> **WHAT YOU WILL DO**:
Begin at the line below that has "crediti valid". Stop after the line that has "Comment puis-je résilier mes abonnements ?", repeating each line exactly and leaving out the pictures.

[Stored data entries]
==========
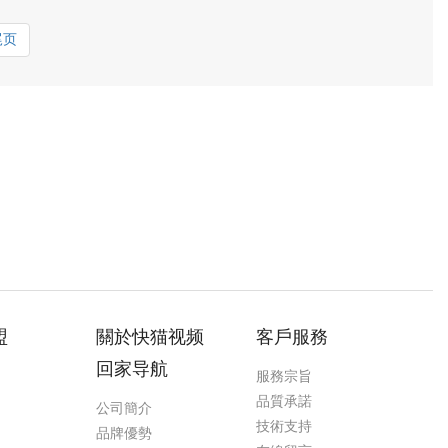
尾页
盟
關於快猫视频
客戶服務
回家导航
服務宗旨
品質承諾
公司簡介
技術支持
品牌優勢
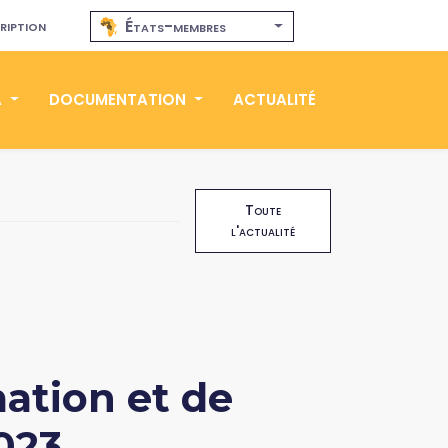
ription
États-membres
A
DOCUMENTATION
ACTUALITÉ
Toute
l'actualité
ation et de
023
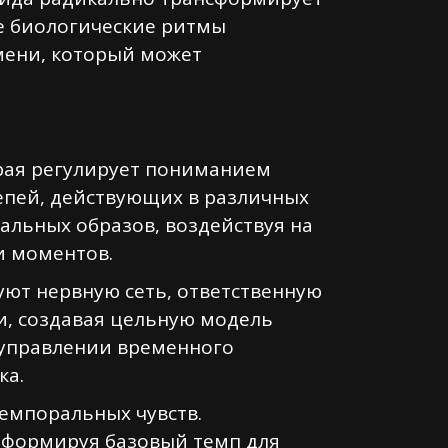
е биологические ритмы
мени, который может
рая регулирует пониманием
цепей, действующих в различных
альных образов, воздействуя на
и моментов.
ют нервную сеть, ответственную
, создавая цельную модель
 управлении временного
ка.
емпоральных чувств.
 формируя базовый темп для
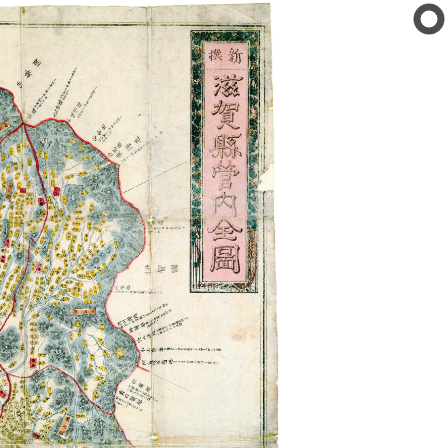
公文書館
の紹介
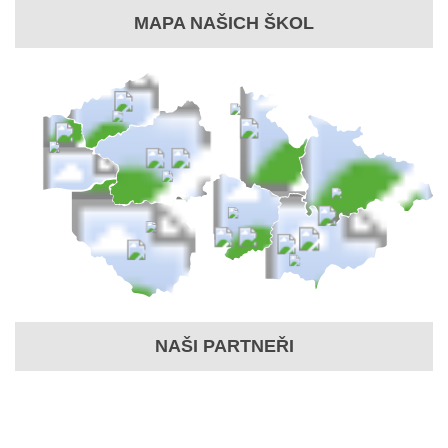
MAPA NAŠICH ŠKOL
NAŠI PARTNEŘI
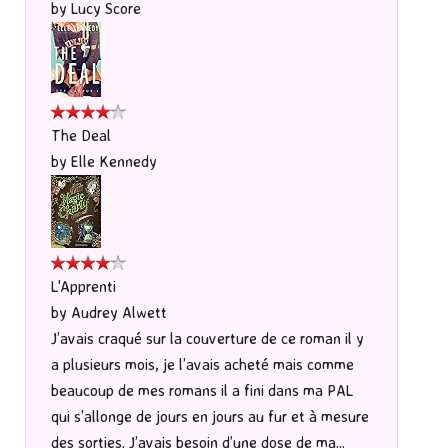
by
Lucy Score
The Deal
by
Elle Kennedy
L'Apprenti
by
Audrey Alwett
J’avais craqué sur la couverture de ce roman il y
a plusieurs mois, je l’avais acheté mais comme
beaucoup de mes romans il a fini dans ma PAL
qui s’allonge de jours en jours au fur et à mesure
des sorties. J’avais besoin d’une dose de ma...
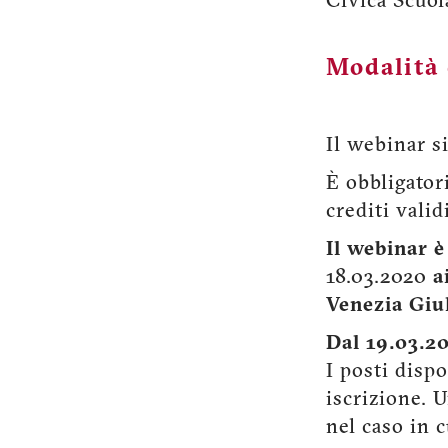
Civica Scuol
Modalità 
Il webinar si
È obbligator
crediti valid
Il webinar è
18.03.2020
a
Venezia Giu
Dal 19.03.20
I posti disp
iscrizione. U
nel caso in 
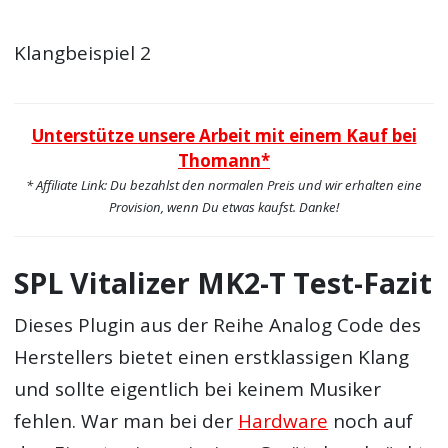
Klangbeispiel 2
Unterstütze unsere Arbeit mit einem Kauf bei
Thomann*
* Affiliate Link: Du bezahlst den normalen Preis und wir erhalten eine
Provision, wenn Du etwas kaufst. Danke!
SPL Vitalizer MK2-T Test-Fazit
Dieses Plugin aus der Reihe Analog Code des
Herstellers bietet einen erstklassigen Klang
und sollte eigentlich bei keinem Musiker
fehlen. War man bei der
Hardware
noch auf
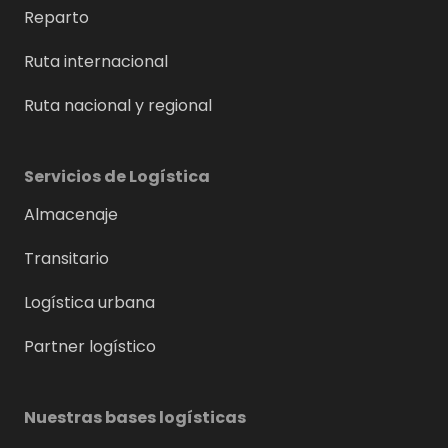
Reparto
Ruta internacional
Ruta nacional y regional
Servicios de Logística
Almacenaje
Transitario
Logística urbana
Partner logístico
Nuestras bases logísticas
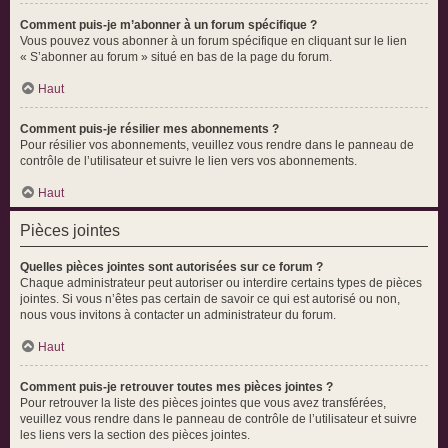
Comment puis-je m’abonner à un forum spécifique ?
Vous pouvez vous abonner à un forum spécifique en cliquant sur le lien
« S’abonner au forum » situé en bas de la page du forum.
Haut
Comment puis-je résilier mes abonnements ?
Pour résilier vos abonnements, veuillez vous rendre dans le panneau de
contrôle de l’utilisateur et suivre le lien vers vos abonnements.
Haut
Pièces jointes
Quelles pièces jointes sont autorisées sur ce forum ?
Chaque administrateur peut autoriser ou interdire certains types de pièces
jointes. Si vous n’êtes pas certain de savoir ce qui est autorisé ou non,
nous vous invitons à contacter un administrateur du forum.
Haut
Comment puis-je retrouver toutes mes pièces jointes ?
Pour retrouver la liste des pièces jointes que vous avez transférées,
veuillez vous rendre dans le panneau de contrôle de l’utilisateur et suivre
les liens vers la section des pièces jointes.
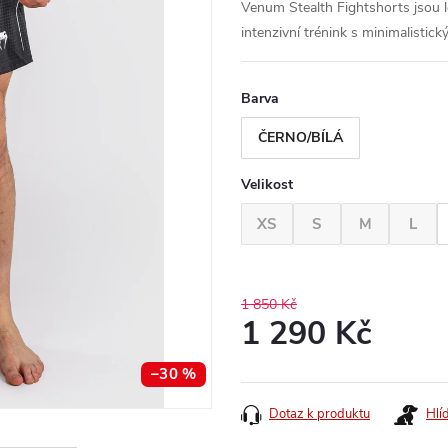
Venum Stealth Fightshorts jsou
intenzivní trénink s minimalisti
Barva
ČERNO/BÍLÁ
Velikost
XS
S
M
L
1 850 Kč
1 290 Kč
Měrná
–30 %
cena:
Dotaz k produktu
Hlí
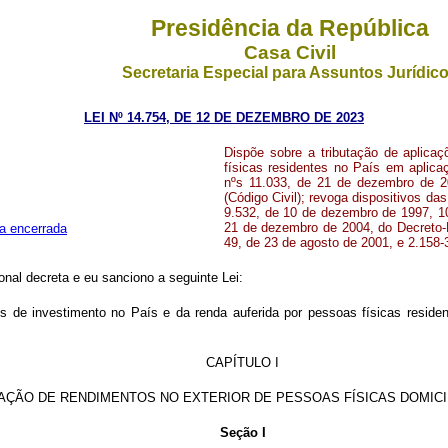
Presidência da República
Casa Civil
Secretaria Especial para Assuntos Jurídic
LEI Nº 14.754, DE 12 DE DEZEMBRO DE 2023
Dispõe sobre a tributação de aplica
físicas residentes no País em aplica
nºs 11.033, de 21 de dezembro de 20
(Código Civil); revoga dispositivos da
9.532, de 10 de dezembro de 1997, 10.
21 de dezembro de 2004, do Decreto-L
a encerrada
49, de 23 de agosto de 2001, e 2.158-
al decreta e eu sanciono a seguinte Lei:
s de investimento no País e da renda auferida por pessoas físicas reside
CAPÍTULO I
TAÇÃO DE RENDIMENTOS NO EXTERIOR DE PESSOAS FÍSICAS DOMICI
Seção I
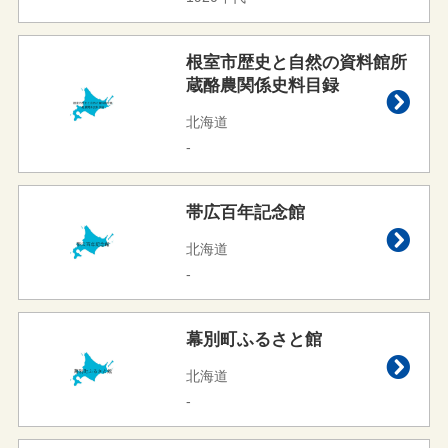
根室市歴史と自然の資料館所
蔵酪農関係史料目録
北海道
-
帯広百年記念館
北海道
-
幕別町ふるさと館
北海道
-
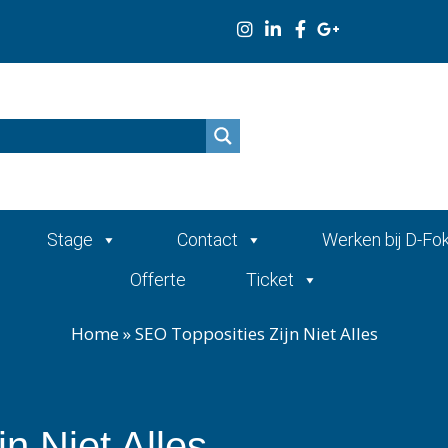
n
Stage
Contact
Werken bij D-Fo
Offerte
Ticket
Home
»
SEO Topposities Zijn Niet Alles
n Niet Alles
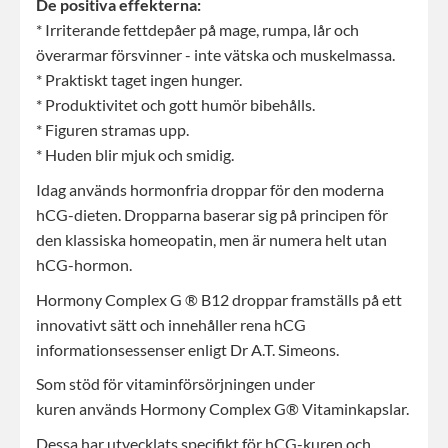
De positiva effekterna:
* Irriterande fettdepåer på mage, rumpa, lår och
överarmar försvinner - inte vätska och muskelmassa.
* Praktiskt taget ingen hunger.
* Produktivitet och gott humör bibehålls.
* Figuren stramas upp.
* Huden blir mjuk och smidig.
Idag används hormonfria droppar för den moderna
hCG-dieten. Dropparna baserar sig på principen för
den klassiska homeopatin, men är numera helt utan
hCG-hormon.
Hormony Complex G ® B12 droppar framställs på ett
innovativt sätt och innehåller rena hCG
informationsessenser enligt Dr A.T. Simeons.
Som stöd för vitaminförsörjningen under
kuren används Hormony Complex G® Vitaminkapslar.
Dessa har utvecklats specifikt för hCG-kuren och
==========
> **WRITTEN ANSWER**:
crediti valid
Il webinar è
18.03.2020
a
Venezia Giu
Dal 19.03.20
I posti disp
iscrizione. U
nel caso in 
Klangbeispiel 2
Unterstütze unsere Arbeit mit einem Kauf bei
Thomann*
* Affiliate Link: Du bezahlst den normalen Preis und wir erhalten eine
Provision, wenn Du etwas kaufst. Danke!
SPL Vitalizer MK2-T Test-Fazit
Dieses Plugin aus der Reihe Analog Code des
Herstellers bietet einen erstklassigen Klang
und sollte eigentlich bei keinem Musiker
fehlen. War man bei der
Hardware
noch auf
Reparto
Ruta internacional
Ruta nacional y regional
Servicios de Logística
Almacenaje
Transitario
Logística urbana
Partner logístico
Nuestras bases logísticas
Comment puis-je m’abonner à un forum spécifique ?
Vous pouvez vous abonner à un forum spécifique en cliquant sur le lien
« S’abonner au forum » situé en bas de la page du forum.
Haut
Comment puis-je résilier mes abonnements ?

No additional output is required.